A: I would say it accelerated it. We had been using telemedicine for a handful of cases, but the pandemic rapidly expedited and scaled up the process. We are now offering consults across more than 40 medical specialties and subspecialties, and these are increasing weekly. Almost 200 of our doctors, including psychologists and nutritionists, are providing consults and telerehabilitation services through Alemana Go.
To accomplish this, we set up a work cell that developed a minimum viable product in less than a month, but that was only possible because we had a high level of collaboration and integration between departments.
Q: What were the greatest challenges you faced during your expedited launch?
A: When you build a digital product, one of the greatest challenges you encounter is delivering a frictionless experience to the user. As you know, telemedicine is a complement to in person care—it does not replace it— so ensuring a seamless experience across the different channels and touchpoints is even harder.
For a successful digital platform, you need to understand the user’s context and experience from beginning to end. You need to understand the challenges users will have adopting the technology. And by deeply understanding the challenges, you are then able to offer an experience that above all is simple. We relied heavily on the medical team’s feedback and tapped on our entire institution’s skillsets to design our platform in a way that is intuitive, and throughout the launch, we’ve added a handful of features that facilitate patient-provider interactions.
Q: What are some of those functionalities you added to enhance Alemana’s telemedicine consults?
A: We developed Alemana Go to increase patient touchpoints and coverage; to help us interact with them all times, wherever they are. With that in mind, we designed a multi-device platform (computer, tablet and phone accessible) with features that make it easy for patients and doctors to have everything they would need in one place. For example, the platform allows patients to send documents before their video appointment, and doctors can easily send prescriptions, schedule lab tests, schedule subsequent consults, and make referrals to other specialists if needed. We are developing new features that complement both the virtual and in person care, under the umbrella of trust and confidentiality.
Q: How do you envision this initiative shaping care across Alemana in the long-term?
A: I think this is just the beginning. Alemana Go has already increased accessibility and coverage for our patients; it has also reduced patient travel costs. We have expanded our services to patients with reduced mobility and made our high-end specialist services accessible throughout Chile, even in highly remote regions. This initiative has a high focus on health promotion, disease prevention, and patient follow up and monitoring. We are now looking into other digital solutions we can leverage to further support this goal and help us enhance the way our patients engage with Clínica Alemana, as well as with their own health. Innovation is at the heart of our institution and it is what keeps us at the forefront of healthcare.

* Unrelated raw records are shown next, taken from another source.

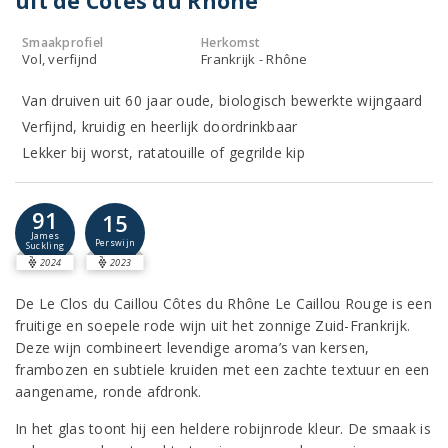
uit de Côtes du Rhône
Smaakprofiel
Herkomst
Vol, verfijnd
Frankrijk - Rhône
Van druiven uit 60 jaar oude, biologisch bewerkte wijngaard
Verfijnd, kruidig en heerlijk doordrinkbaar
Lekker bij worst, ratatouille of gegrilde kip
91
15
James
Perswijn
Suckling
2024
2023
De Le Clos du Caillou Côtes du Rhône Le Caillou Rouge is een
fruitige en soepele rode wijn uit het zonnige Zuid-Frankrijk.
Deze wijn combineert levendige aroma’s van kersen,
frambozen en subtiele kruiden met een zachte textuur en een
aangename, ronde afdronk.
In het glas toont hij een heldere robijnrode kleur. De smaak is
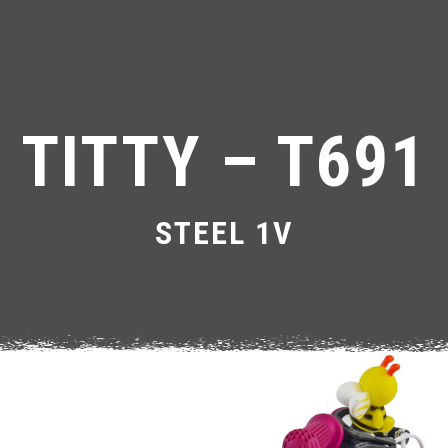
TITTY – T691
STEEL 1V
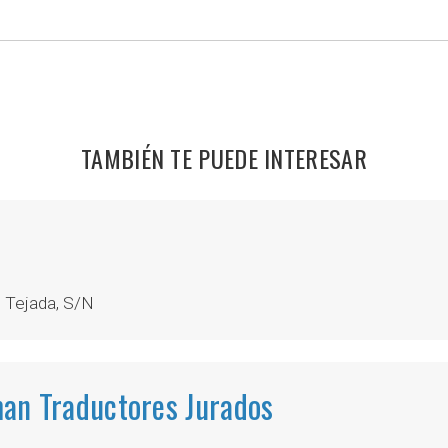
TAMBIÉN TE PUEDE INTERESAR
 Tejada, S/N
an Traductores Jurados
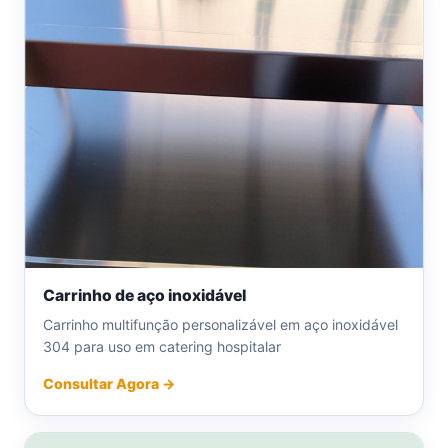
Carrinho de aço inoxidável
Carrinho multifunção personalizável em aço inoxidável
304 para uso em catering hospitalar
Consultar Agora →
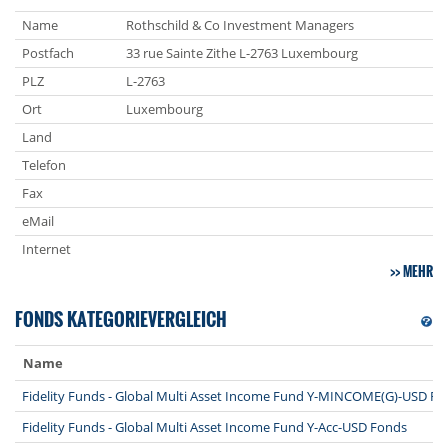
Name
Rothschild & Co Investment Managers
Postfach
33 rue Sainte Zithe L-2763 Luxembourg
PLZ
L-2763
Ort
Luxembourg
Land
Telefon
Fax
eMail
Internet
MEHR
FONDS KATEGORIEVERGLEICH
Name
Fidelity Funds - Global Multi Asset Income Fund Y-MINCOME(G)-USD Fo
Fidelity Funds - Global Multi Asset Income Fund Y-Acc-USD Fonds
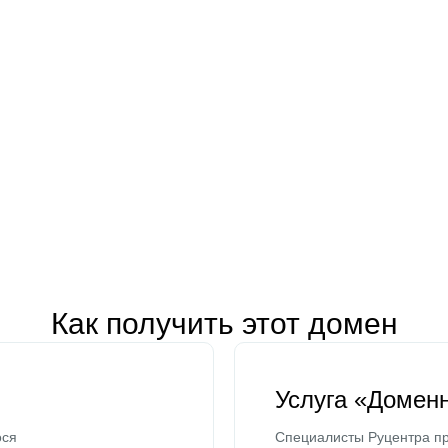
Как получить этот домен
Услуга «Домен
ося
Специалисты Руцентра пр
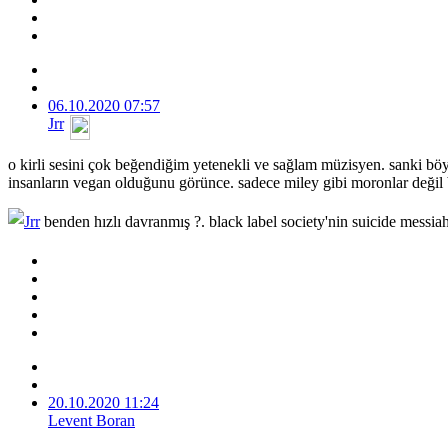
06.10.2020 07:57
Jrr
o kirli sesini çok beğendiğim yetenekli ve sağlam müzisyen. sanki böyl
insanların vegan olduğunu görünce. sadece miley gibi moronlar değil b
Jrr
benden hızlı davranmış ?. black label society'nin suicide messia
20.10.2020 11:24
Levent Boran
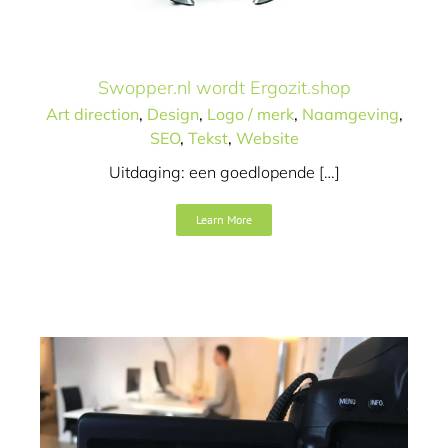
Swopper.nl wordt Ergozit.shop
Art direction
,
Design
,
Logo / merk
,
Naamgeving
,
SEO
,
Tekst
,
Website
Uitdaging: een goedlopende […]
ErgoZit gaat voor online
versterking
Learn More
Art direction
Concept / idee
SEO
Tekst
Video
Website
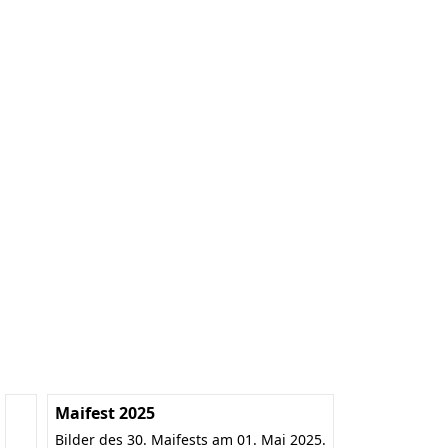
Maifest 2025
Bilder des 30. Maifests am 01. Mai 2025.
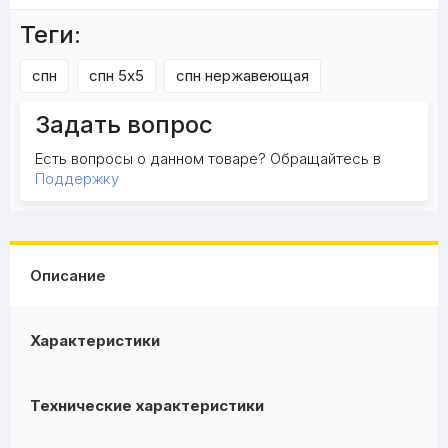
Теги:
спн
спн 5x5
спн нержавеющая
Задать вопрос
Есть вопросы о данном товаре? Обращайтесь в
Поддержку
Описание
Характеристики
Технические характеристики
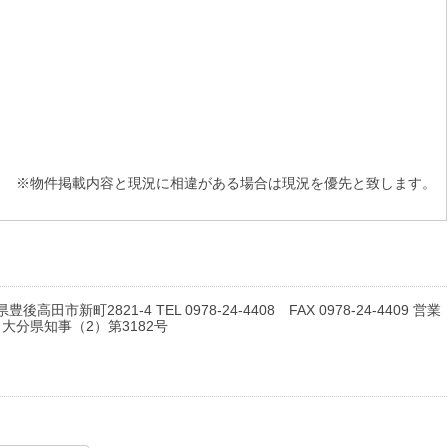
※物件掲載内容と現況に相違がある場合は現況を優先と致します。
豊後高田市新町2821-4 TEL 0978-24-4408 FAX 0978-24-4409 営業
: 大分県知事（2）第3182号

Q: What lessons have you gathered so far, and what recommendations do you have for other organizations thinking of launching telemedicine?
A: I think that to truly develop a telemedicine product that is patient centric, organizations will need a high-level of coordination and collaboration across the different departments within the organization. For us at Alemana, the launch of our virtual platform was undoubtedly a whole-system effort. We had one or multiple representatives, which we call ambassadors, from the medical, digital, marketing, finance, IT, and legal teams all meeting weekly. I recommend involving them all because you will need everyone’s skills.